Resulta cuando menos extraño que un Presidente saliente envíe y promueva 18 iniciativas de reformas constitucionales al final de su mandato. Un movimiento así es propio del inicio de un gobierno, cuando se afinan rumbos y se establecen directrices, no cuando un sexenio languidece y el tiempo apremia para concluir pendientes y entregar el poder de manera ordenada.

Definir proyectos le corresponde a quien resulte triunfador en la contienda presidencial y reciba la estafeta. Sin embargo, parece existir un afán de seguir controlando el poder aun a la distancia mediante un cambio profundo de la estructura republicana, alterando incluso la esencia del poder judicial y los procedimientos de elección de sus integrantes.
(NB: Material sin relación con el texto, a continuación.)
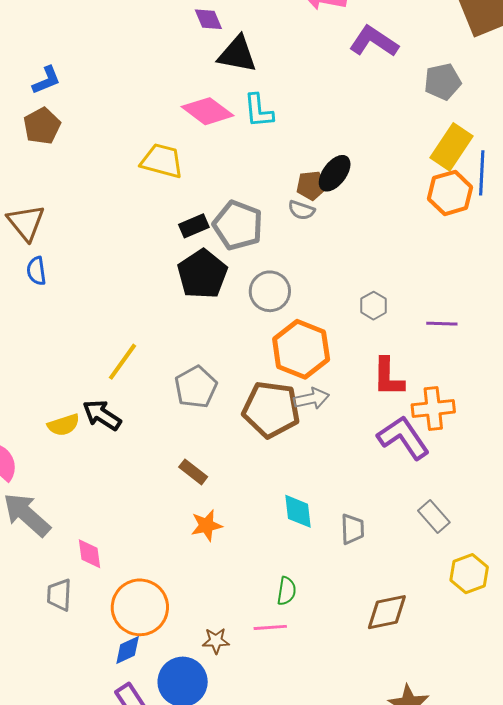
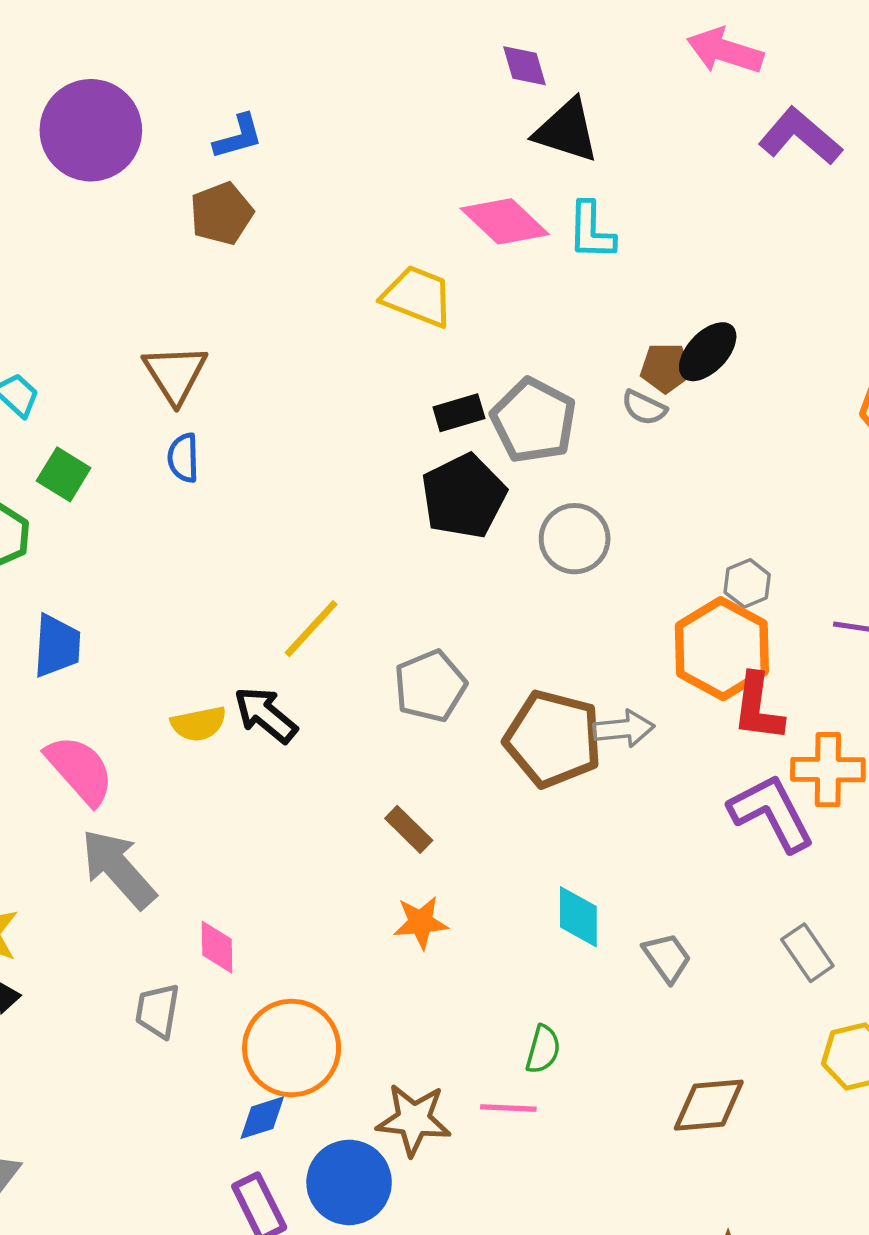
orange hexagon: (301, 349) -> (722, 649), moved
gray trapezoid: (352, 529) -> (667, 958), turned -40
brown star: (216, 641) -> (414, 1120), size x1.6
Abundan signos de la pretensión por consolidar un caudillismo unipersonal y populista, un presidencialismo autócrata como el de Venezuela, Nicaragua y Cuba, con una Constitución a modo que permita continuar sin reserva ni contrapeso todos los proyectos que puedan ser cobijados desde una hegemónica 4T. La reciente frase presidencial de que por encima de la ley está su autoridad moral exhibe de nuevo los rasgos sabidos de un talante dictatorial y personalidad narcisista.
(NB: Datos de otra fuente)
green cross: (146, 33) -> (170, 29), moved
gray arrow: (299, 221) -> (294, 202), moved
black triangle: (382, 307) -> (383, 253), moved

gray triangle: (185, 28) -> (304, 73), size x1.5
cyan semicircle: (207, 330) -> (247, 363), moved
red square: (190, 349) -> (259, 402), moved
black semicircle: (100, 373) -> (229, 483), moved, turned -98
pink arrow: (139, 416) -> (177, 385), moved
El desbordado activismo presidencial sirve también como ininterrumpido acto de campaña para mantener la mayor intención del voto y como plataforma para la diaria reiteración de que sin la mayoría calificada en las cámaras será imposible sacar adelante las reformas prometidas, algunas de ellas abiertamente amenazantes.
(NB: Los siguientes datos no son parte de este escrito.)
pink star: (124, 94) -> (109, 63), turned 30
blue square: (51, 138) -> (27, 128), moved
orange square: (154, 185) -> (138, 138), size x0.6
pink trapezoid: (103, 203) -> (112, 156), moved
Aunque en 2018 tuvo la mayoría necesaria para aprobar las reformas, no lo hizo, por ello su insistencia en cambiar la Constitución manifiesta una motivación escondida: dejar amarrado un entramado que le permita seguir ejerciendo poder sobre una candidata y sucesora a la que pueda manejar a su antojo, manteniendo también control absoluto sobre el Congreso.

Sus dichos y opiniones manifiestan abierta incomprensión y desprecio a la Constitución y a las leyes. Se aleja así de la división de poderes al negar la igualdad entre ellos, esencial en una república democrática y federalista. Su mal trato a los jueces lo lleva a exhibir incluso a un expresidente de la SCJN como colaborador atento y obsequioso de sus indicaciones y su brazo ejecutor dentro del poder judicial, además de cómplice en violaciones a la Carta Magna.

Si el Presidente realmente hubiera tenido la intención de hacer una transformación en el país, lo primero era brindar seguridad a los ciudadanos y buscar la paz social que tanto pregonaba; en cambio, sus omisiones complicitarias con la seguridad pública han propiciado el desastre en que vivimos. No hay semana sin que ocurra una masacre.

El número de muertes violentas evidencia el avance en el control territorial y político de localidades y regiones del país a manos de los diferentes grupos del crimen organizado, indicativos de la gestación de un narco Estado.

Otras muertes evitables son evidencia de un derrumbe institucional en la salud pública y de una pésima gestión durante la pandemia. Aún está por verse el efecto de la crisis del agua, que parece encaminada a ser apocalíptica.

Más allá de la elección de Presidente y de diferentes autoridades, el 2 de junio elegiremos entre dos modelos de país: el que se encamina hacia la destrucción de una democracia lograda con muchas dificultades y esfuerzos, o un modelo que rescate la ruta del respeto a la separación de poderes, de instituciones que hagan contrapeso social al presidencialismo exacerbado, con respeto a los derechos humanos, rendición de cuentas y transparencia en el uso de los bienes públicos.

El inicio oficial de las campañas esta semana brindará la oportunidad a quienes aspiran a ganar la Presidencia, de enviar señales para definirse y definir el modelo de país que quieren para México. Es tiempo de extremar los sentidos y fortalecer la república democrática federal con nuestro voto.